Le résultat c’est que l’hélicoptère peut s’élever jusqu’à 5 mètres du sol (altitude atteinte lors du second vol, celui du 22 avril) mais ne peut parcourir que jusqu’à 300 mètres au cours d’un vol de 90 secondes et à la fréquence d’un seul vol par jour (en fin d’après-midi). La programmation doit être très précautionneuse car la faible atmosphère impliquant un « nombre de Reynolds » faible, les changements de direction ne peuvent pas être rapides sous peine de déstabiliser l’appareil et de le faire « décrocher ». De même la descente ne peut se faire avec la précision que donnerait une portance de type terrestre et le dernier mètre est davantage une chute, très brève, qu’un atterrissage en douceur (comme le montre la vidéo réalisée).
On voit donc bien les limitations d’un tel engin. Cependant une heureuse surprise a été le peu de poussière soulevée au décollage et bien sûr à l’atterrissage, plus rapide. Il est certain qu’un engin propulsé par éjection de gaz donnerait lieu à un contact avec le sol beaucoup moins « propre ». Ce qu’il faut espérer pour les prochaines démonstrations puis utilisations, c’est un rechargement de la batterie plus rapide et un stockage d’énergie plus important (pour pouvoir aller plus loin). Peut-être ne sera-ce pas possible avec un panneau solaire. Ce panneau est apparu essentiel pour préserver l’autonomie d’Ingenuity mais ne peut-on envisager un petit moteur nucléaire ou un rechargement en électricité sur le rover lui-même, l’hélicoptère puisant dans l’énergie accumulée de ce dernier (c’est ce qu’avait envisagé Robert Michelson pour son entomoptère (« entomopter ») comme vous verrez sur la vidéo ci-dessous).
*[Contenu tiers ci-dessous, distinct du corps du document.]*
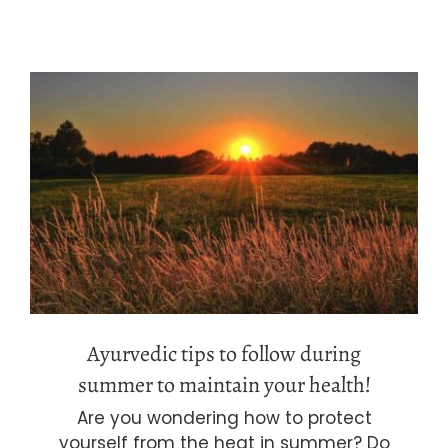
Ayurvedic tips to follow during
summer to maintain your health!
Ayurvedic tips to follow during
summer to maintain your health!
Are you wondering how to protect
yourself from the heat in summer? Do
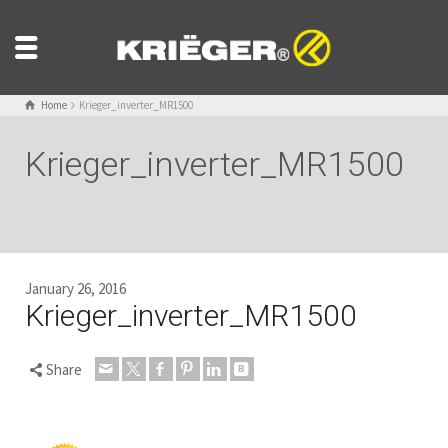
Home
Krieger_inverter_MR1500
Krieger_inverter_MR1500
January 26, 2016
Krieger_inverter_MR1500
Share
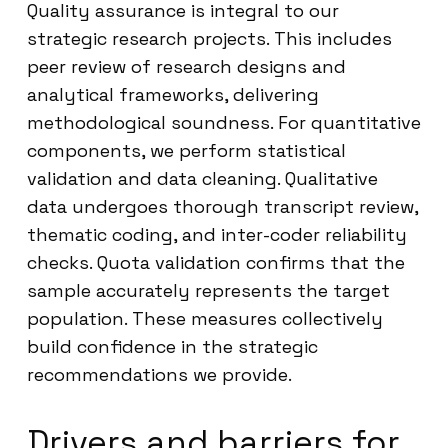
Quality assurance is integral to our
strategic research projects. This includes
peer review of research designs and
analytical frameworks, delivering
methodological soundness. For quantitative
components, we perform statistical
validation and data cleaning. Qualitative
data undergoes thorough transcript review,
thematic coding, and inter-coder reliability
checks. Quota validation confirms that the
sample accurately represents the target
population. These measures collectively
build confidence in the strategic
recommendations we provide.
Drivers and barriers for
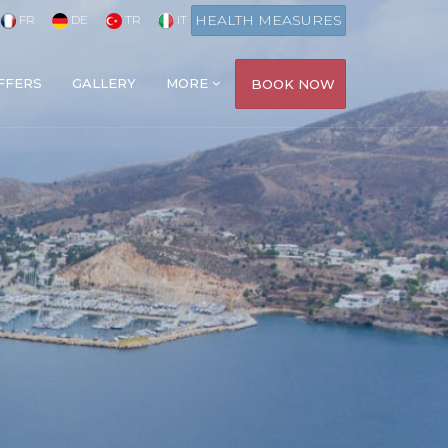
HEALTH MEASURES
FR
DE
TR
IT
FFERS
GALLERY
MORE
BOOK NOW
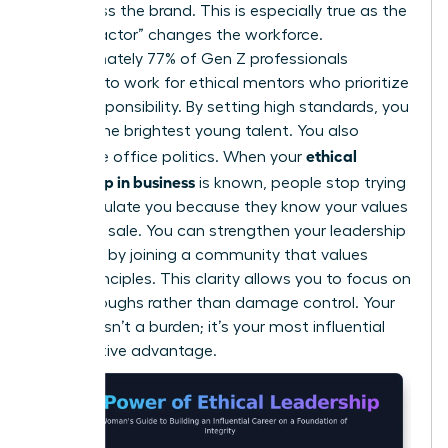
embarrass the brand. This is especially true as the
“Gen Z factor” changes the workforce.
Approximately 77% of Gen Z professionals
demand to work for ethical mentors who prioritize
social responsibility. By setting high standards, you
attract the brightest young talent. You also
ethical
neutralize office politics. When your
leadership in business
is known, people stop trying
to manipulate you because they know your values
aren’t for sale. You can
strengthen your leadership
influence
by joining a community that values
these principles. This clarity allows you to focus on
breakthroughs rather than damage control. Your
integrity isn’t a burden; it’s your most influential
competitive advantage.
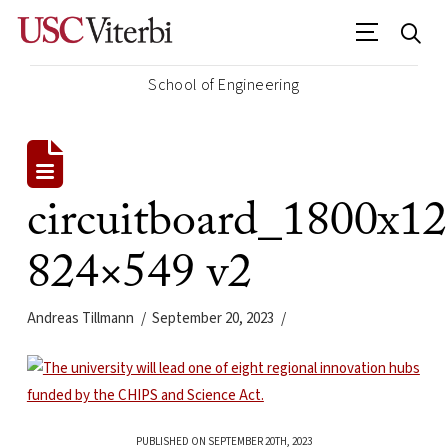
School of Engineering
circuitboard_1800x1
824×549 v2
Andreas Tillmann
September 20, 2023
PUBLISHED ON SEPTEMBER 20TH, 2023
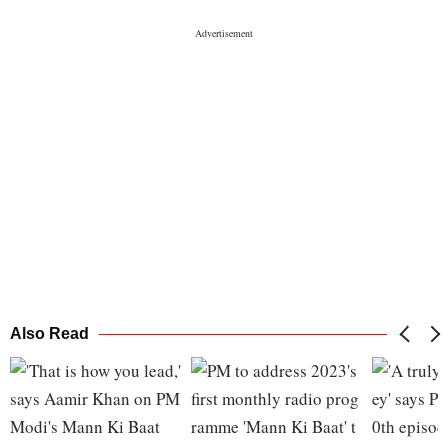
Also Read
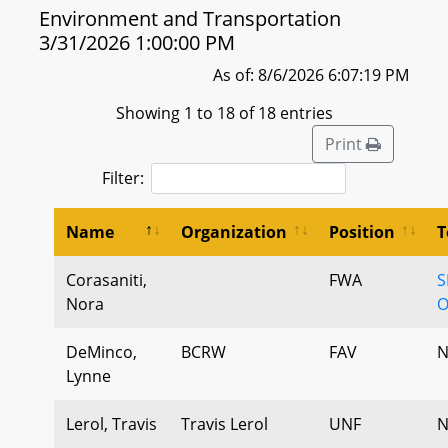
Environment and Transportation
3/31/2026 1:00:00 PM
As of: 8/6/2026 6:07:19 PM
Showing 1 to 18 of 18 entries
Print
Filter:
Name
Organization
Position
T
Corasaniti,
FWA
S
Nora
O
DeMinco,
BCRW
FAV
N
Lynne
Lerol, Travis
Travis Lerol
UNF
N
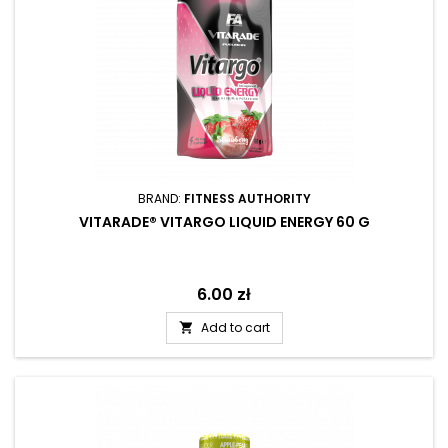
BRAND:
FITNESS AUTHORITY
VITARADE® VITARGO LIQUID ENERGY 60 G
Price
6.00 zł
Add to cart

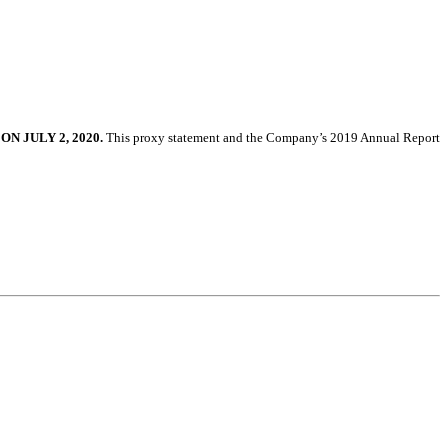
 ON
JULY 2, 2020
.
This proxy statement and the Company’s
2019
Annual Report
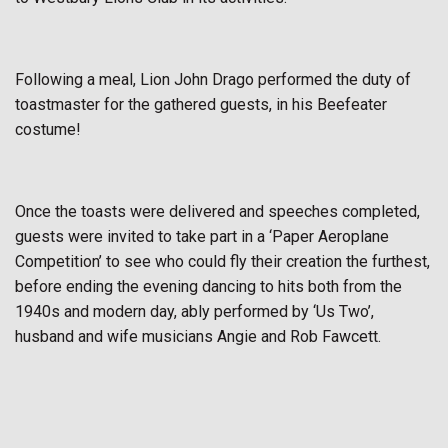
Following a meal, Lion John Drago performed the duty of
toastmaster for the gathered guests, in his Beefeater
costume!
Once the toasts were delivered and speeches completed,
guests were invited to take part in a ‘Paper Aeroplane
Competition’ to see who could fly their creation the furthest,
before ending the evening dancing to hits both from the
1940s and modern day, ably performed by ‘Us Two’,
husband and wife musicians Angie and Rob Fawcett.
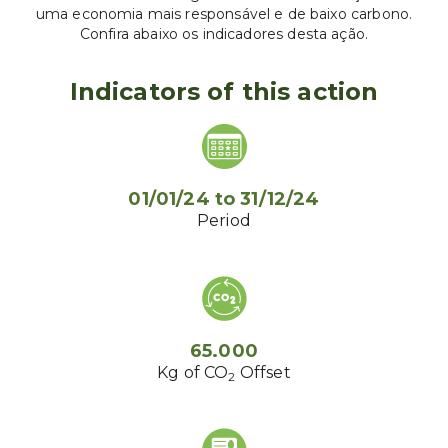
uma economia mais responsável e de baixo carbono.
Confira abaixo os indicadores desta ação.
Indicators of this action
01/01/24
to
31/12/24
Period
65.000
Kg of CO
Offset
2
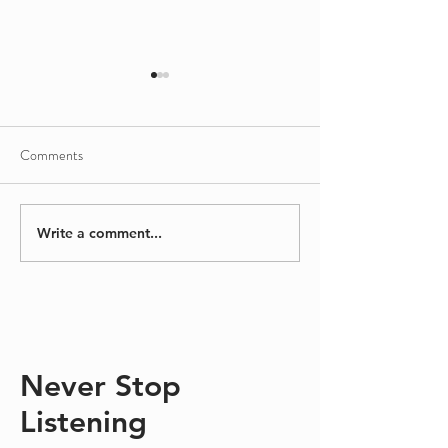
Comments
Sinking/Floating
A Different Kind
Write a comment...
Never Stop
Listening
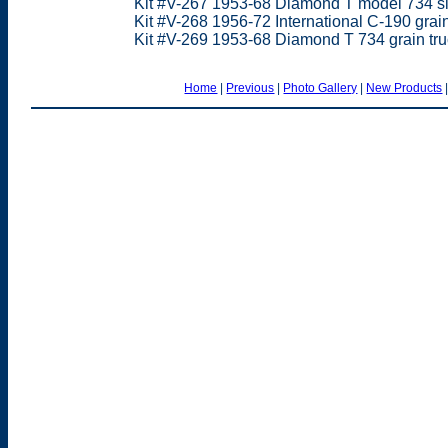
Kit #V-267 1953-68 Diamond T model 734 sin
Kit #V-268 1956-72 International C-190 grain
Kit #V-269 1953-68 Diamond T 734 grain tru
Home
|
Previous
|
Photo Gallery
|
New Products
Il faudrait dans ce cas que le rover puisse déployer un plateau, libre de tout instrument et d’une surface suffisante, pour servir de plate-forme d’atterrissage, de rechargement en énergie et éventuellement de récepteur d’échantillons. Mais la NASA s’oriente peut-être vers « autre chose », comme un drone du genre Dragonfly (celui qui doit se poser sur Titan). C’est une autre histoire !
Illustration de titre : Ingenuity en vol, vue d’artiste, crédit NASA/JPL-Caltech.
lien vers la vidéo de l’entomoptère de Robert Michelson :
PS1 : La NASA a annoncé ce 21 avril que l’instrument MOXIE embarqué sur Perseverance avait fonctionné. Il a extrait de l’oxygène de l’atmosphère de gaz carbonique de Mars (MOXIE est l’acronyme de « Mars Oxygen In-situ resources Experiment »; il a été conçu et réalisé par le MIT).
PS2: Première photo (crédit NASA) du 3ème vol (Dimanche 25 avril). Il s’agissait cette fois-ci, non plus seulement de décoller puis d’atterrir, mais aussi de parcourir une certaine distance en ligne droite au dessus du sol (50 mètres). Mission réussie! La vitesse était de 2 mètres par seconde.